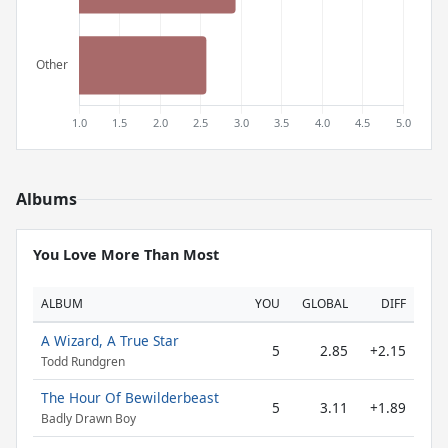
Albums
You Love More Than Most
ALBUM
YOU
GLOBAL
DIFF
A Wizard, A True Star
5
2.85
+2.15
Todd Rundgren
The Hour Of Bewilderbeast
5
3.11
+1.89
Badly Drawn Boy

■ PROBLEM TO SOLVE ■
Write the entries out in full and exactly, omitting every picture.

■ FINISHED EXERCISE ■
Albums
You Love More Than Most
ALBUM
YOU
GLOBAL
DIFF
A Wizard, A True Star
5
2.85
+2.15
Todd Rundgren
The Hour Of Bewilderbeast
5
3.11
+1.89
Badly Drawn Boy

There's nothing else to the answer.